**Work task:**
Go to the line that contains "电信诈骗、洗钱、网络犯罪和双方关注的其他犯罪" and transcribe from there to the end of the entries, that line and the last one included.

**Dataset:**
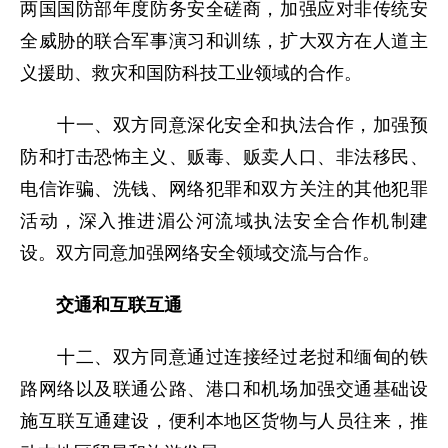
两国国防部年度防务安全磋商，加强应对非传统安
全威胁的联合军事演习和训练，扩大双方在人道主
义援助、救灾和国防科技工业领域的合作。
十一、双方同意深化安全和执法合作，加强预
防和打击恐怖主义、贩毒、贩卖人口、非法移民、
电信诈骗、洗钱、网络犯罪和双方关注的其他犯罪
活动，深入推进湄公河流域执法安全合作机制建
设。双方同意加强网络安全领域交流与合作。
交通和互联互通
十二、双方同意通过连接经过老挝和缅甸的铁
路网络以及联通公路、港口和机场加强交通基础设
施互联互通建设，便利本地区货物与人员往来，推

**Answer below:**
电信诈骗、洗钱、网络犯罪和双方关注的其他犯罪
活动，深入推进湄公河流域执法安全合作机制建
设。双方同意加强网络安全领域交流与合作。
交通和互联互通
十二、双方同意通过连接经过老挝和缅甸的铁
路网络以及联通公路、港口和机场加强交通基础设
施互联互通建设，便利本地区货物与人员往来，推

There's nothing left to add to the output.